Advertisement

Diamondback terrapins can be easily trapped in crab pots without turtle-excluding devices. Photo: Timothy Russell

Go Terps! Push to Protect Diamondback Terrapin as Endangered Species

The diamondback terrapin used to be so synonymous with Maryland that the state’s premier university claims the terp as its mascot. It’s officially designated as the state reptile.

But the species has faced significant threats, first from harvesting for food and more recently from drowning in crab traps. The Center for Biological Diversity (CBC) and 20 other organizations have teamed up to fight for Endangered Species Protection for the diamondback.

The group, which includes Bay-region organizations like Assateague Coastal Trust and Wild Virginia along with national nonprofits, petitioned NOAA Fisheries last month to protect the diamondback in its coastal marsh habitat range from Massachusetts to Texas.

CBC says the Chesapeake Bay is “probably the most important location for diamondback terrapins across its entire 16-state range along the Atlantic and Gulf Coasts.”

Across most of that region, says CBC, the terrapin population has declined by 75 percent over the past 50 years. The species, known for its freckled body and distinctive diamond-shaped shell pattern, was once a regular food source in Maryland and Virginia. As this 1964 cookbook recipe in the Maryland State Archives shows, terrapins were part of a popular soup, prepared similarly to cream of crab soup.

One by one, fishermen depleted different waterways’ terrapin population, the petition explains. It originally focused in Delaware Bay, but when those stocks were depleted, the focus moved to the Chesapeake. In Maryland, the terrapin harvest crashed from 40 metric tons to 0.4 metric tons, just 1 percent of the earlier harvest. Later, the harvest pushed to Alabama and Texas.

Even after Marylanders gradually gave up serving turtle soup, they continued to be a fishery in the state up until 2007 because of a growing demand for turtle meat in Asia. According to Maryland Sea Grant, in 2004 alone roughly 14,500 pounds of terrapins were harvested in Maryland. The practice was finally banned by the state legislature in 2007.

In the years since, habitat loss has been an issue, especially shorefront development that damages or alters the beaches where terrapins lay their eggs. The petition calls this “shoreline armoring” and notes it is especially bad in the Chesapeake Bay region.

Crab traps are also a particular concern, because turtles can get trapped inside, too. They can perish inside the submerged traps because they need to surface to breathe air. The problem is worsened by “ghost pots”, crap traps abandoned and lost in coastal waters that turtles can still enter by accident.

CBC says researchers estimate 60,000 to 80,000 terrapins are killed in active and abandoned crab traps each year.

“Tens of thousands of terrapins are drowning in crab traps each year. Without the lifeline of Endangered Species Act protection, they’ll sink into extinction,” said Will Harlan, a CBC senior scientist.

The solution has already been invented and is being used by many watermen—but not enough. Turtle excluders, known more formally as bycatch reduction devices, can reduce diamondback terrapin deaths by 94 percent, CBC says. They have no negative effects on crab harvests.

In Maryland, Turtle Reduction Devices (TDRs) are required by law on crab traps.
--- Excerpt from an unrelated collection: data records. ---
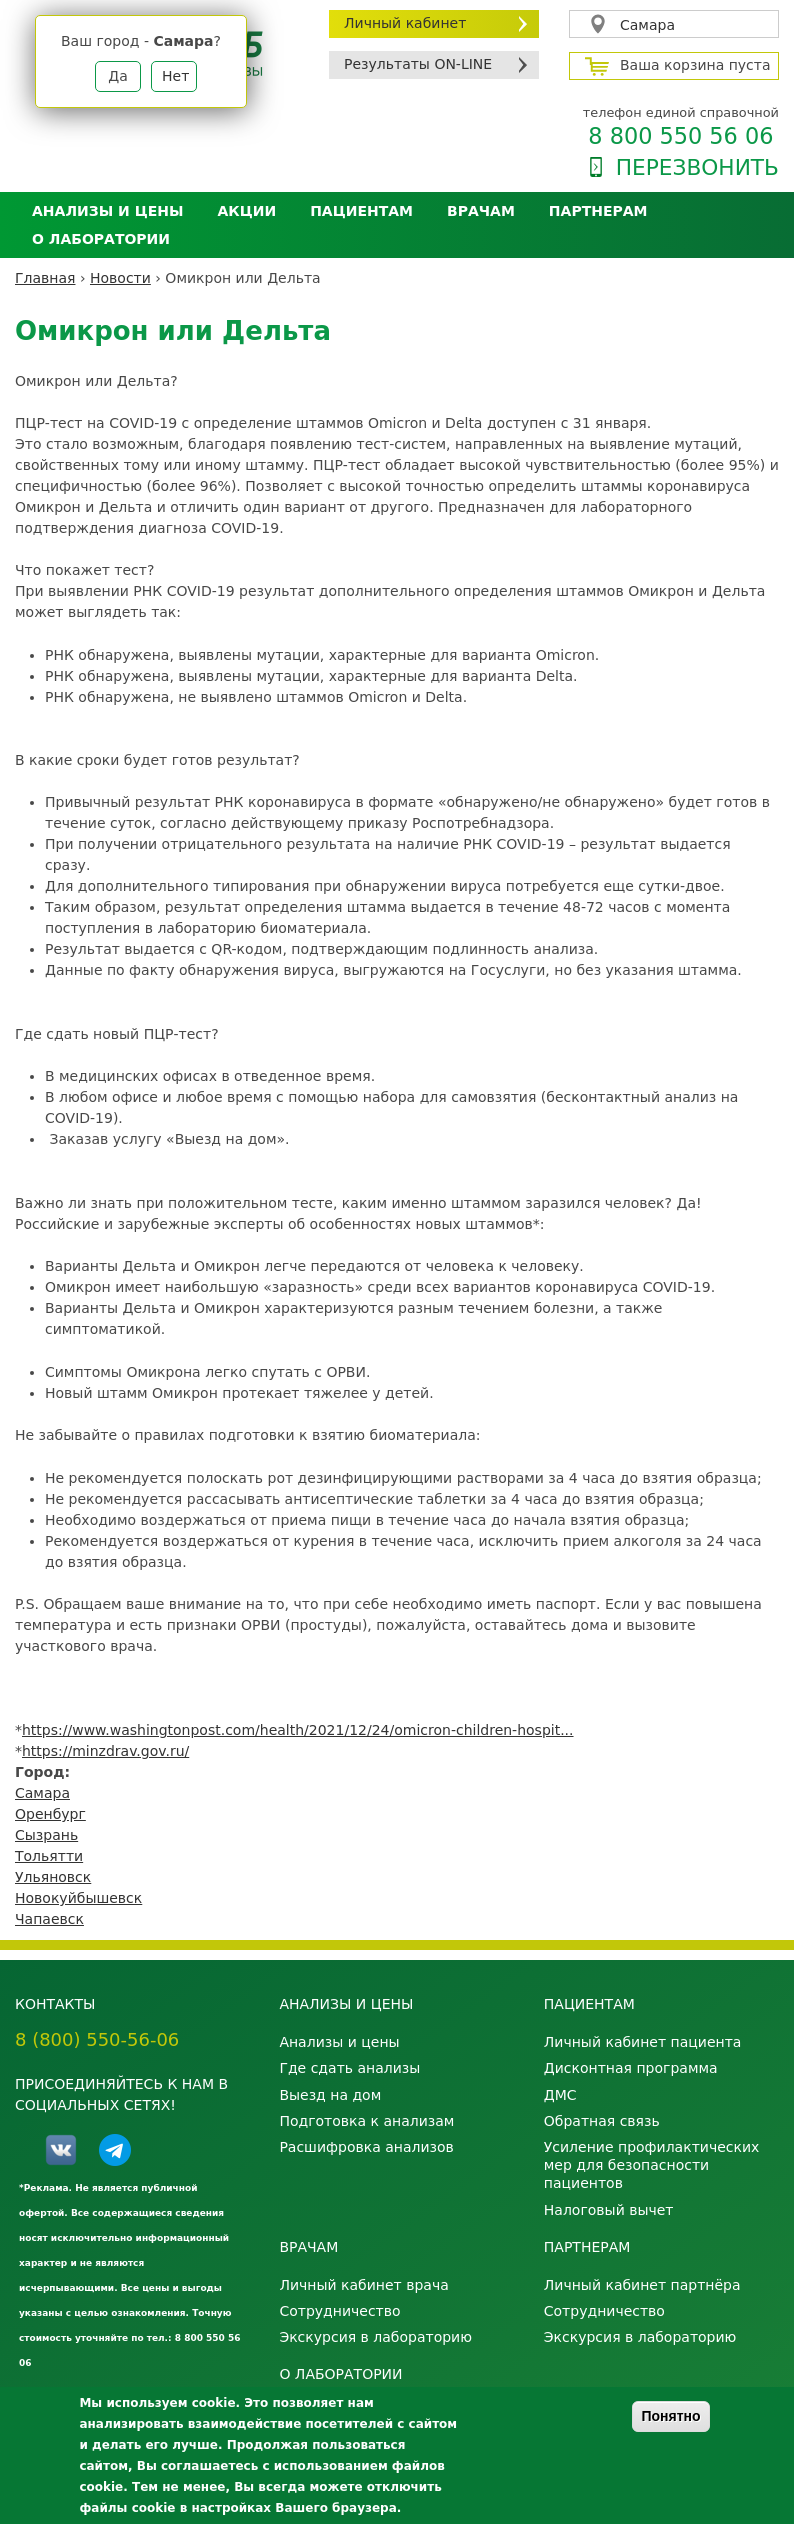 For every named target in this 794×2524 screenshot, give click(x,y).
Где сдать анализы (349, 2068)
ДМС (560, 2095)
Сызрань (46, 1835)
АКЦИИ (246, 211)
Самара (647, 25)
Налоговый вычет (609, 2210)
In Virginia, a crabbing license is $10 more expensive without putting Terrapin Excluder Devices (TED) on every pot. Using them is “strongly encouraged”. Yet not enough people do, and the Bay terrapin population continues to decline.

Bycatch reduction devices can save terrapins’ lives without letting crabs escape. Photo: Maryland DNR

Other factors working against diamondback terrapins are pollution, poaching, boat strikes and vehicle strikes along the road. CBC says the terrapins are forced to travel farther in search of habitat. Thousands of egg-bearing females are hit and killed on roads each year.
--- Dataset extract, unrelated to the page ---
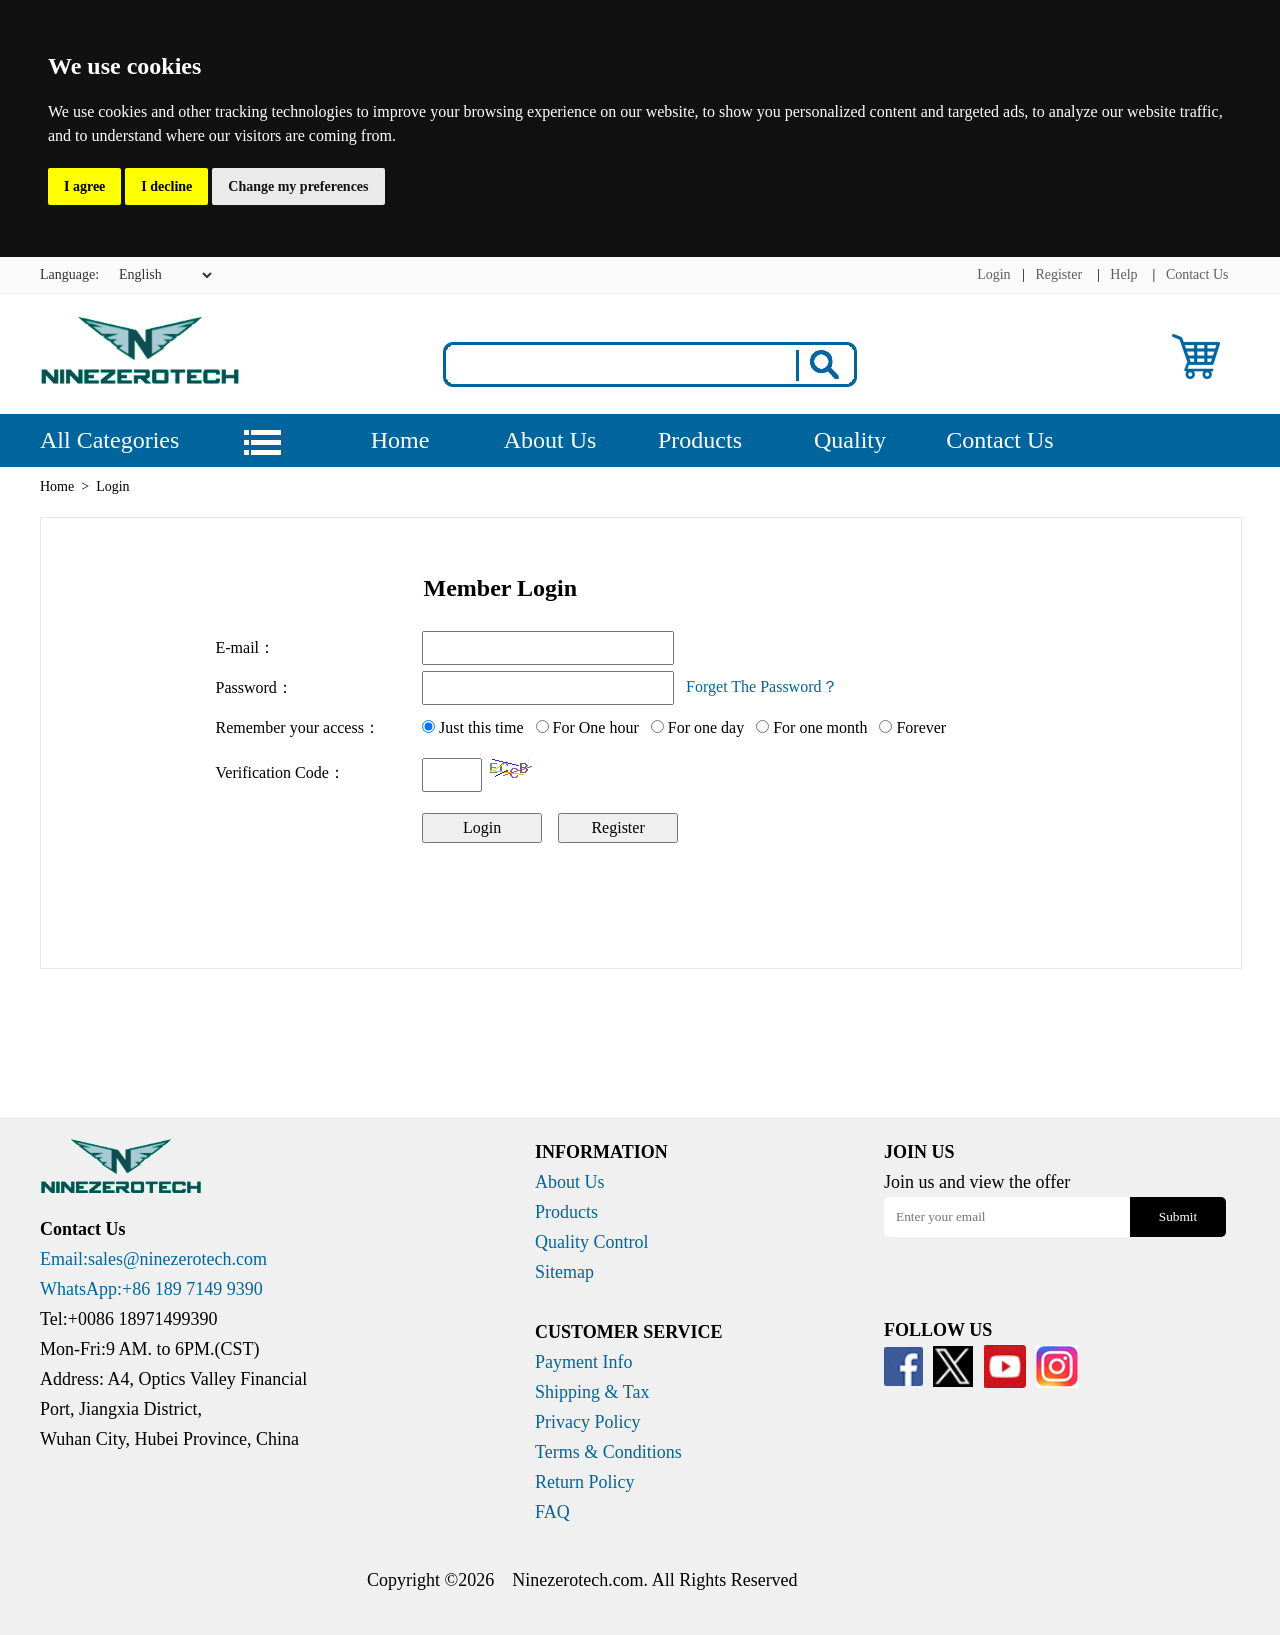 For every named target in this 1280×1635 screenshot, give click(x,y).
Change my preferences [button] (298, 186)
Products (700, 440)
Terrapins are also threatened by habitat loss from sea-level rise and development. They’ve already lost half of their original wetlands and are expected to lose up to 60% of their coastal marsh habitat by the end of the century.

As these animals travel farther in search of habitat, thousands of egg-bearing females are killed along roads each year. Increasing pollution, poaching, predators, boat strikes and climate change also threaten them.
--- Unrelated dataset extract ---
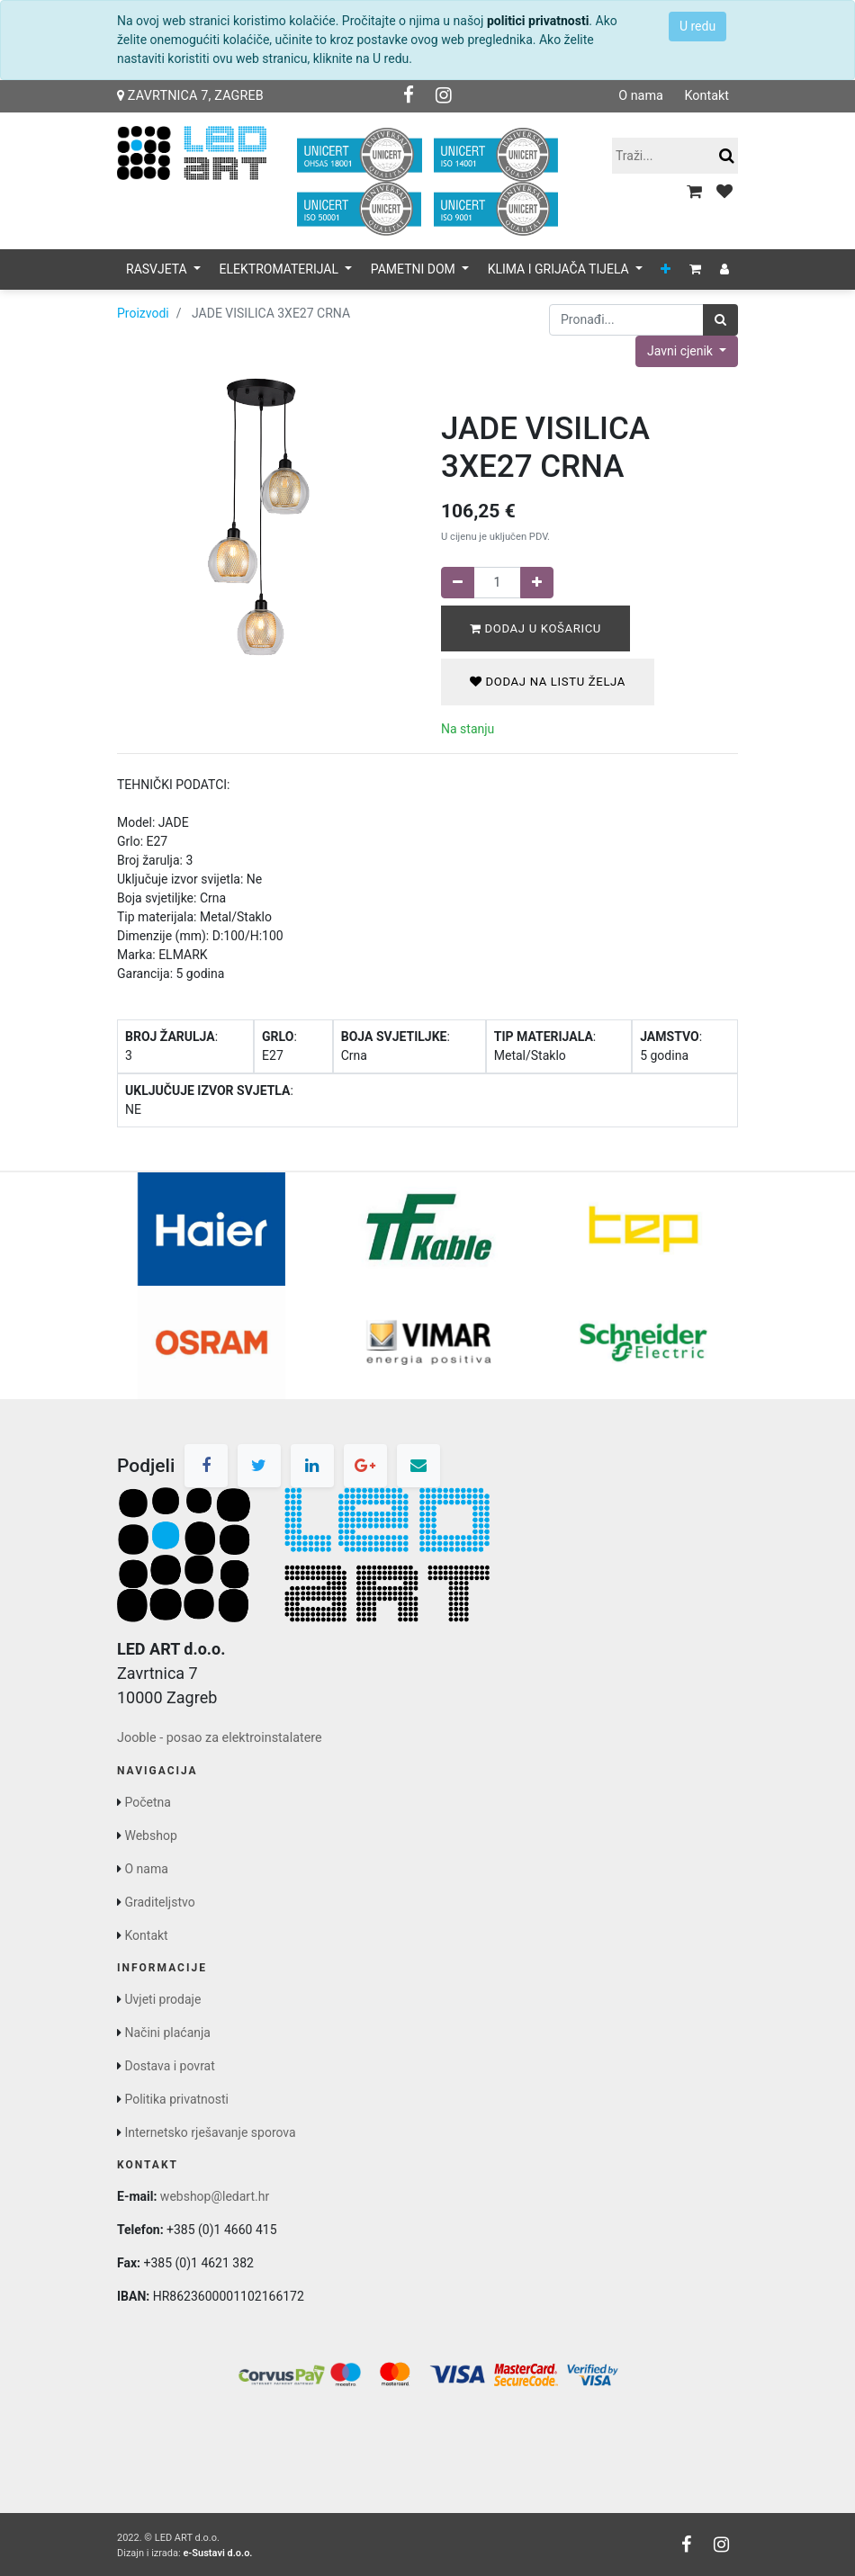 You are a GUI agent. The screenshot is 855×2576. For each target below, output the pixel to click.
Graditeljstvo (159, 1902)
The next step in the Endangered Species Protection petition is for the U.S. Fish and Wildlife Service (FWS) to issue a 90-day preliminary decision on whether the diamondback terrapin may warrant listing under the Endangered Species Act. If FWS decides that it may warrant listing, they begin a one-year species status assessment that examines the species’ population status and threats. At the end of that year, they issue a proposed decision.

However, there’s an extensive backlog at FWS and the average time for a species to be listed is now 10-12 years. Several species have gone extinct waiting to be listed, CBC says.